Incremental Compiler Project
The goal of this project is to turn GCC into an incremental compiler. GCC will run as a server and maintain a model of the user's program. When a translation unit is recompiled, GCC will re-compile the minimum necessary. Read the announcement and check out the branch at svn://gcc.gnu.org/svn/gcc/branches/incremental-compiler
- Faster turnaround time for changes.
- Eventually, ability to ask server for information about program.

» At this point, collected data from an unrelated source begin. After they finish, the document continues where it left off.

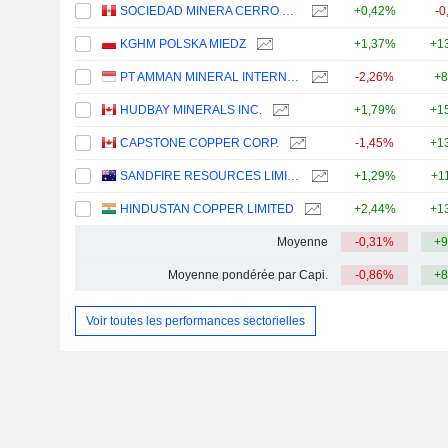
SOCIEDAD MINERA CERRO VERDE S.A.A.
+0,42%
-0
KGHM POLSKA MIEDZ
+1,37%
+1
PT AMMAN MINERAL INTERNASIONAL TBK
-2,26%
+8
HUDBAY MINERALS INC.
+1,79%
+1
CAPSTONE COPPER CORP.
-1,45%
+1
SANDFIRE RESOURCES LIMITED
+1,29%
+1
HINDUSTAN COPPER LIMITED
+2,44%
+1
Moyenne
-0,31%
+9
Moyenne pondérée par Capi.
-0,86%
+8
Voir toutes les performances sectorielles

- Change GCC to run as a server
- Change front ends (C and C++ are planned) to re-use results of parsing across translation units
- Change GCC to be able to generate a single object file per top-level definition
- Change GCC to be able to parse in multiple threads. This means removing globals from the front ends
- and teaching the GC about threads.
- Initial server code is checked in. This shares parsed contents across translation units.
Initial results are that this uses 1/2 the time and 1/3 the memory of an ordinary (--combine) compilation. To use, run gcc --server then set the environment variable GCCSERVER. Now gcc will contact the server.
Driver and UI
- It seems important to have the least impact on how users invoke gcc. The current implementation requires starting the server and setting an environment variable. (We could remove the environment variable at the expense of an attempt to open a socket per invocation.)
Currently gcc --server only starts cc1. Eventually we at least want it to be able to start cc1plus. Then gcc --kill-server will have to try to contact all available servers.
Another possibility is to turn each FE into a shared library and then dlopen them as needed.
- One important detail is interrupting the server -- the server should gracefully stop a job in response to a control-c. I think this can be reasonably handled by having the parser occasionally check for an interrupt state, and then have it stop parsing (perhaps this could be done deep in the parser with the use of longjmp). (This may require some cpp work to ensure files are closed at the proper points.) After code generation has started, an interrupt of the driver should simply kill the back-end process. (An initial implementation of this was checked in on 2008-01-18.)
The server code is largely isolated in server.c, with a few changes in toplev.c. The client code is also in server.c.
- The client connects to the server over a unix domain socket; this seemed like the simplest approach for good security.
The protocol is an ad hoc one; all protocol details are private to server.c. Eventually we should support a more robust protocol, for instance one that supports queries by IDEs.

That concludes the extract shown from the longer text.